The community-based teaching hospital is the most recent partner of Tufts Medical, which currently has affiliations with a number of area hospitals, including Winchester Hospital in Winchester and Jordan Hospital in Plymouth.
Brockton Hospital provides the first line of medical care accessible to its community members, according to Julie Jette, Tufts Medical's media relations manager. Tufts Medical differs from Brockton because as an academic medical center, it provides more specialized high-level treatment.
The new partnership, which includes Tufts Medical's Floating Hospital for Children, is an extension of the existing long-term relationship between the two institutions, which have been affiliated for approximately 30 years. "We've had a teaching relationship with them for a very long time," Jette said.
Jette explained that the partnership allows specialists from Tufts Medical to provide care to patients at Brockton, who will in turn consider future tertiary treatment at Tufts Medical should the need arise.
"It is establishing a two-way partnership," Jette said. "We hope that we can provide a slightly more specialized level of care in the community and help the hospitals deliver that level of care, and when their patients really need high-level tertiary care, we hope that they will refer their patients to us."
Wilson said this consolidation of medical services is useful to patients.
"It avoids the time and cost of going into Boston, and it's beneficial to us because we can have further relations with the physicians from Tufts Medical Center as they're rotating through our site and taking care of our patients," Wilson told the Daily.
Jette explained that this and the other partnerships Tufts Medical has formed are an embodiment of the Distributed Academic Medical Center model, which strives to keep medical care in the local area.
The Tufts model differs from that of other academic medical centers, many of which attempt to use the model to bring all care to the hospital center. "We are really committed to enabling our partners to keep care in the community," Jette said.
The Distributed Academic Medical Center model was a major impetus for the partnership, according to Wilson. "We decided that it was our desire to be a high-quality, low-cost, community-based hospital system," Wilson said.
Jette added that other benefits of centralized and coordinated healthcare through such partnerships include stronger communication between institutions regarding patient care and lower costs.
"If we're communicating very well within these networks, then we will eliminate repetition and waste," Jette said. "It's about creating a network of providers that will be able to work closely together to provide coordinated care to patients."

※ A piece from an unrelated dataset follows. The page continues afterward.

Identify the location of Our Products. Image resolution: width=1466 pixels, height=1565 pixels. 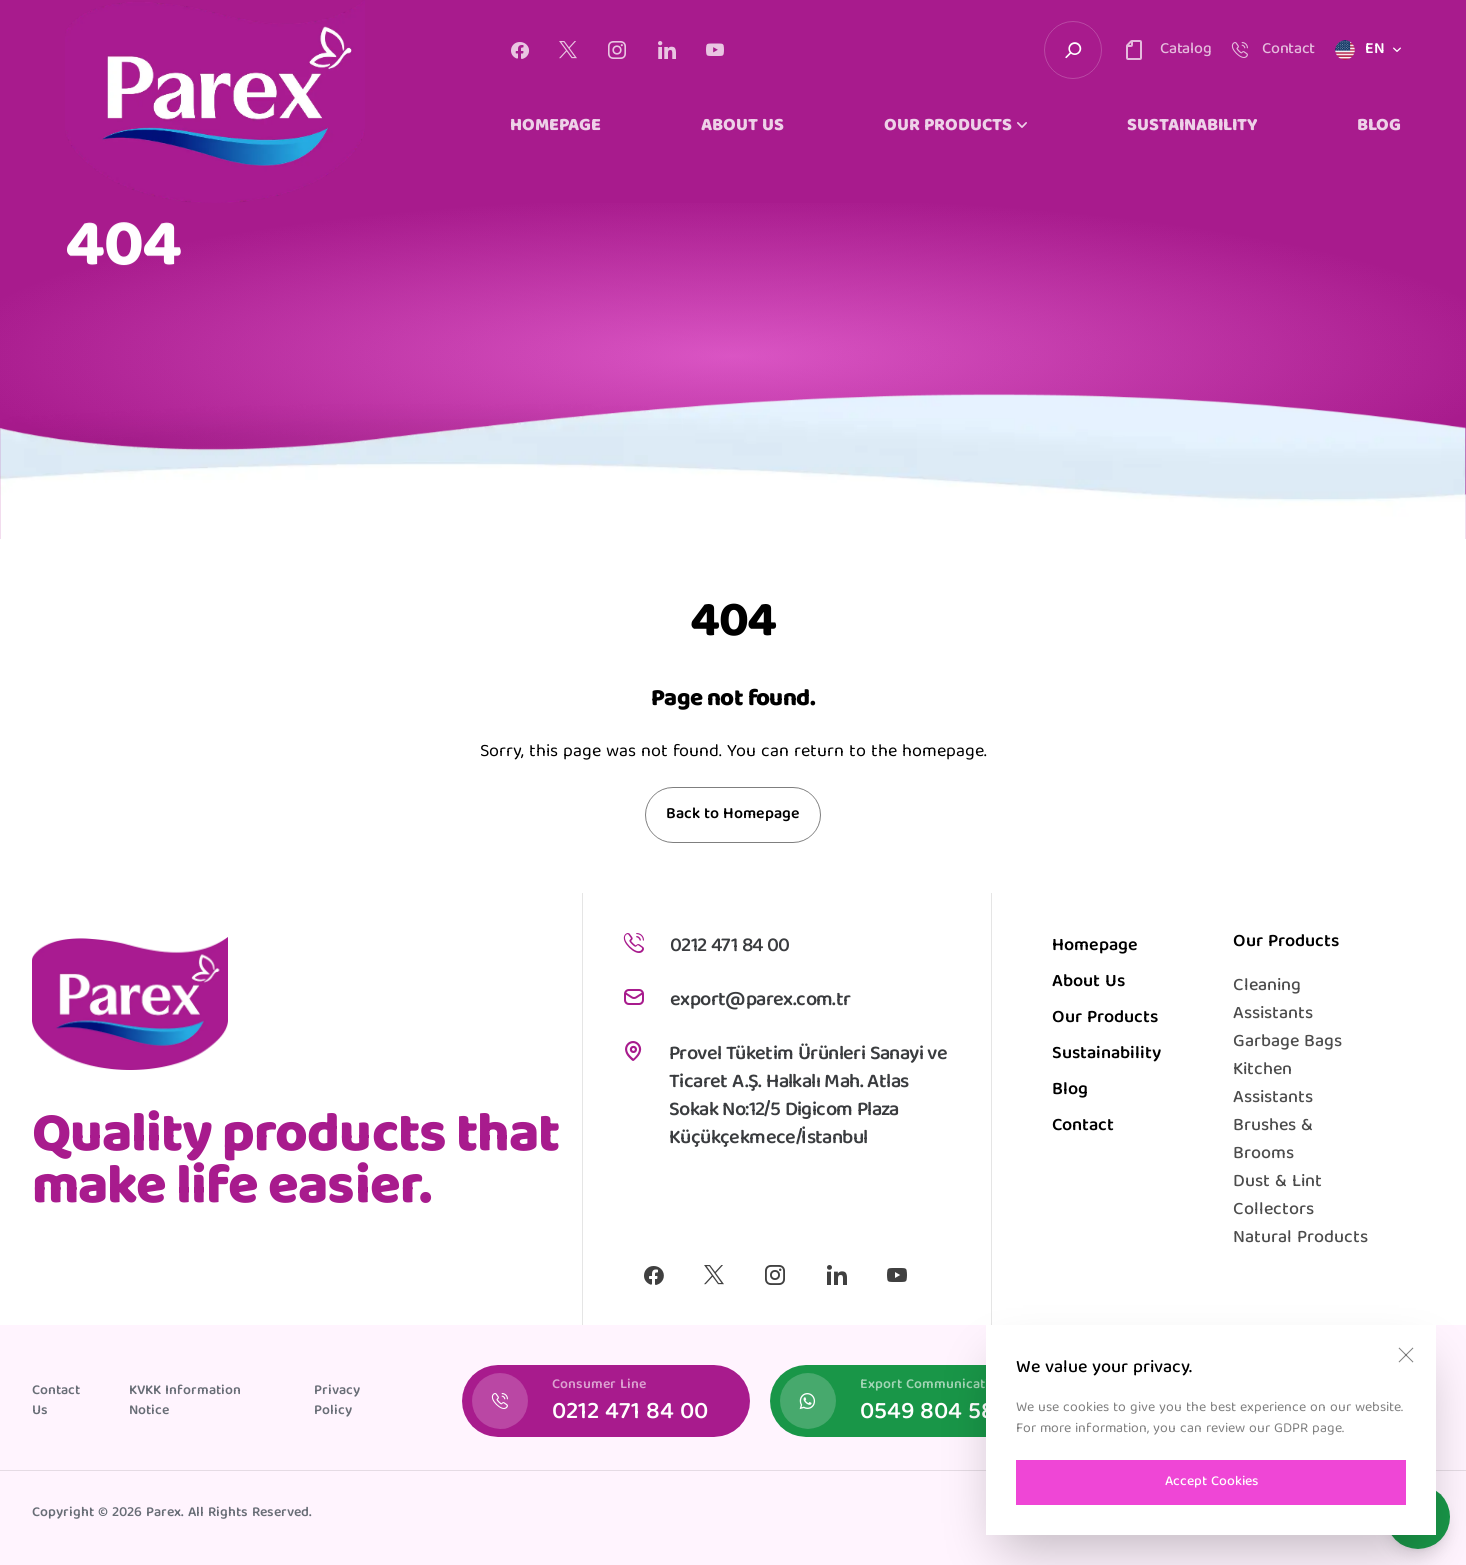
(1105, 1018).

Media and Public Relations Coordinator for Signature Healthcare Rachel Labas said that health care reform's effects on insurance policies also promote a larger network of care. As Tufts Medical is a larger institution, a partnership grants Brockton Hospital greater negotiation power with insurance companies.
"Partnering with Tufts puts us in a better position to negotiate rates with insurance companies and make sure that we're paid fairly for all the services we're providing," Labas told the Daily. "Being able to negotiate the best rates helps out the organization as a whole."
Jette said that Tufts Medical and Brockton Hospital are in the process of expanding their connected programs.
"We brought Tufts specialists to Brockton for cardiac electrophysiology services, and then we also anticipate having sports medicines doctors come in May, and then pediatric, orthopedics and bariatric to follow in the summer," Labas said.